HAD (Horse Addiction Disorder) refers to the psychological dependence on equines.
Unfortunately there is no known cure for this condition as deprivation is likely to lead to the sufferers actively seeking and/or approaching random equines. Not only could this pose potential dangers to the individual, but this behavior inevitably reinforces the sufferer’s obsession with horses. It’s a vicious circle!
HAD sufferers should be permitted their equine time despite the negative consequences which include: significantly reduced social hours with non horsey people, decreased regard for personal appearance, increased possibility of body odor, and the strong possibility of their obsession causing poverty.
HAD sufferers are generally happy people, in fact all of them will tell you they don’t suffer from this condition, they survive because of it!
It started for me about the time I turned 40, this overwhelming desire to be around horses as much as I could. It lead to the acquisition of two mares, which eventually led to the purchase of a truck and trailer, a large plot of land in the middle of nowhere and all kinds of various and assorted horse related accessories.
Since this disorder (I can’t tell you how happy I am that I have a real disease and not just that I am weak and indulge myself) typically starts when women are in their early teens and have very little money, it usually isn’t quite as devastating financially. If it strikes when you are more established financially, that just means that you have more to spend (and lose) on treatment (i.e. more horses, more t-shirts with cute horse sayings on them, a bigger truck, bigger trailer, a barn, well, you get the picture).
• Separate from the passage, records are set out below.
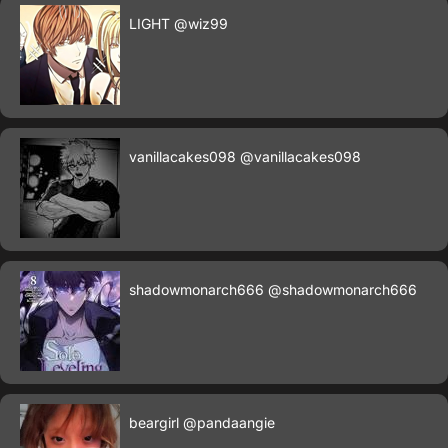
LIGHT
@wiz99
vanillacakes098
@vanillacakes098
shadowmonarch666
@shadowmonarch666
beargirl
@pandaangie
There was a time in my life when everything I did or said revolved around my disease. I worked all day, but then came home to brush, feed, clean and ride my horses. At one point, I ended up with nine of them!
Fortunately, I’m in recovery. I still keep horses and love them, but I don’t feel like I have to buy every horse that looks like it wants to come home with me, and I don’t think every mare on my place needs to be pregnant most of the time. For one thing, I just don’t have the energy I had once and there are limits to what I can do physically and financially, so I’ve cut down, waaayyy down. Every once in a while though, I pass a new born foal on a neighbor’s farm, or I see an amazing stallion who would be a great cross on a certain mare and I get the itch. It’s probably something like an ex-smoker who gets a whiff of cigarette smoke on occasion.
At any rate, I’m not ready to give it up entirely and who knows what the future will bring? There may be one more special baby who will take the show world by storm in my future. For now, I like to think of myself as being in semi-retirement. When the house is completely finished and I finally get a barn built, I may just start looking for that perfect Arabian mare who wants to have a baby or two. You never know what might happen around this place!